A tessitura do texto é um emaranhado de vozes, uma intersecção de temporalidades diversas,; o leitor está diante uma narrativa marcada por narradores confusos que falam e pensam de uma só vez; em ocasiões transcreve-se a oralidade e com frequência a narração se abandona à verborragia e à oratória nascida de um duplo mecanismo de digressão e contradição; é este texto um hipertrofiado, cheio de jargões, de ecos, ambiguidades, justaposições, mudanças ortográficas que revelam outras tantas mudanças de voz, outros pontos de vista, abruptas e labirínticas hipotaxis e criações diversas de espécies linguísticas que nos assaltam quando tratamos de recapitular. Somos tomados pela trama de Sutpen, de sua megalômana mansão, pelos inóspitos ermos do espírito que atravessam ele e sua infortunada família. Isto é, as construções comuns à narrativa de Faulkner aqui só se ampliam.

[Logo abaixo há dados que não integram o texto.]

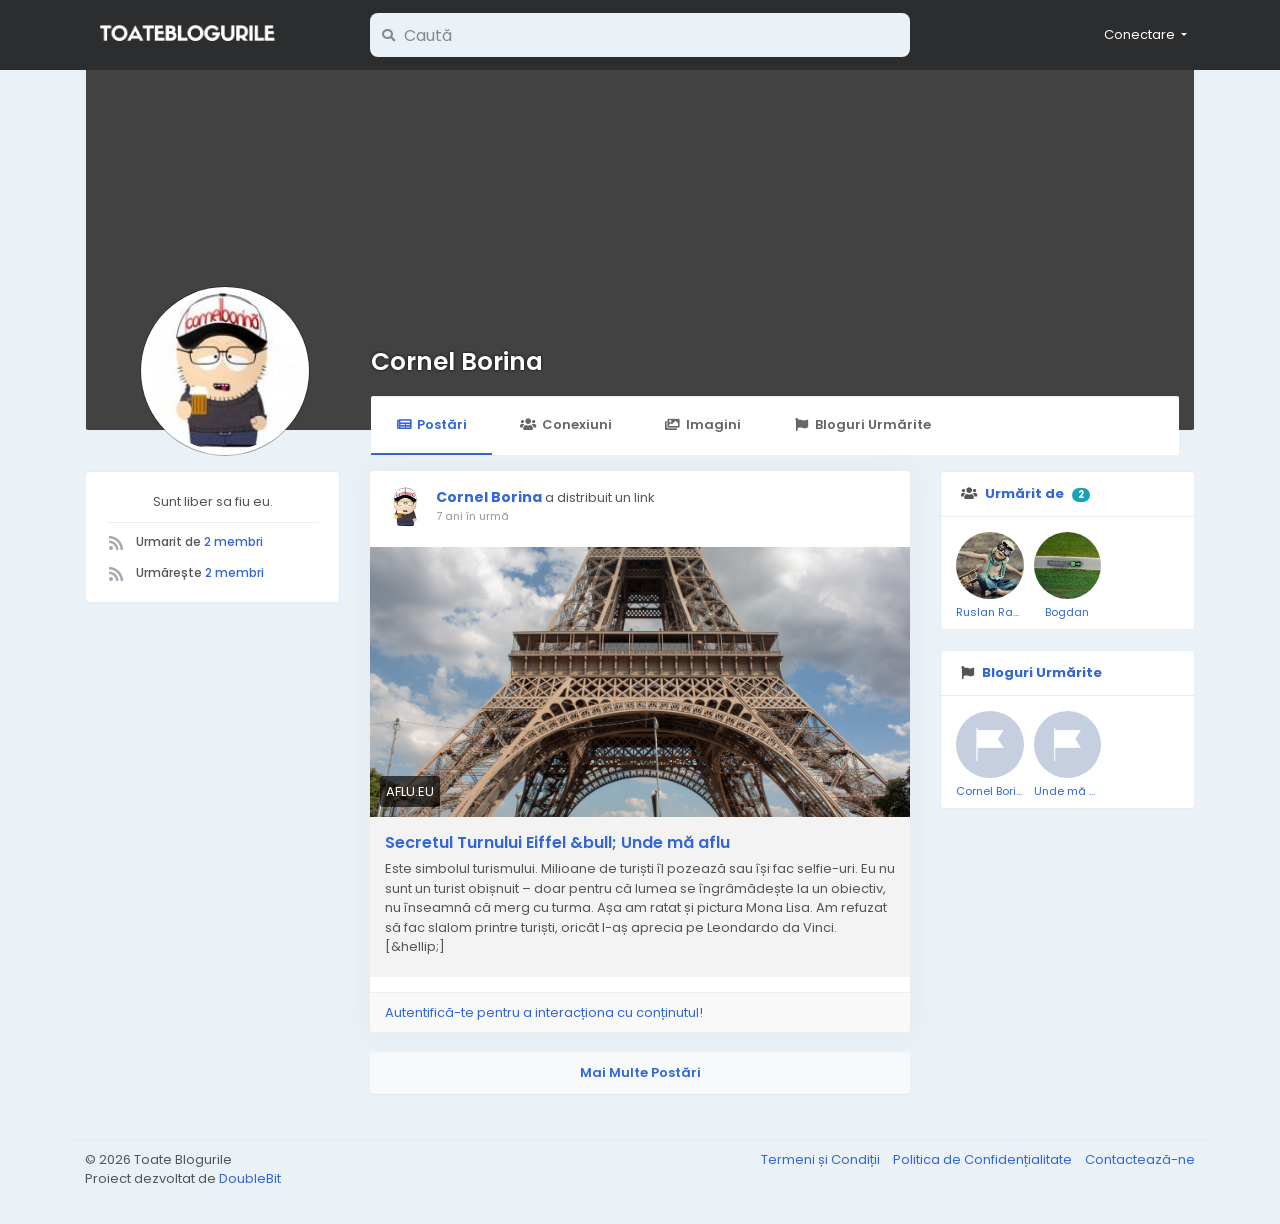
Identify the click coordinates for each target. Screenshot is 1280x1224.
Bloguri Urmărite (862, 424)
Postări (431, 424)
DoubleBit (250, 1178)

Além do assassinato de Bon pelas mãos do seu irmão Henry, a trama de Absalão! Absalão! é urdida pelos discursos de Rosa, cunhada de Stupen, do seu vizinho Compson, do filho Quentin e de seu colega em Havard, Shreve; são recordações, imaginações, conjecturas que se mostram a um só tempo gerando uma espiral de distintas versões que dificultam o estabelecimento de um relato avalizado por algum princípio de autoridade. Mas, essa diversidade permite ao leitor que penetre no detetivesco e inquietante microclima moral criado por Faulkner; relato, ação, personagens, trama e peripécia parecem destinadas a desaparecer pela força da linguagem. Aqui está o melhor de Faulkner; do escritor que escreve pensando no processo próprio da escrita e não apenas no produto da história que escreve.

O leitor deve desfrutar dos nós textuais sem medo de não poder retroceder, pois o prazer da aventura do trajeto e não a satisfação da chegada é o que Faulkner espera que ele experimente. Absalão! Absalão! responde por uma retórica circular em que não existe início nem fim e em que de nada serve esperar pelas velhas leis de causa e efeito ou da lógica. Como assinala Mario Vargas Llosa em A verdade das mentiras sobre a manipulação dos dados da história por parte de seus narradores no estilo faulkneriano, todo romance se compõe de dados visíveis e de dados subtendidos. O narrador nunca nos diz tudo e às vezes nos despista: revela o que uma personagem faz mas não o que pensa ou o contrário. Assim, a história se ilumina e se apaga.

Que o leitor não trate de ordenar o texto para entendê-lo; é necessário perder-se no seu emaranhado para logo conseguir alcançar uma possibilidade do relato.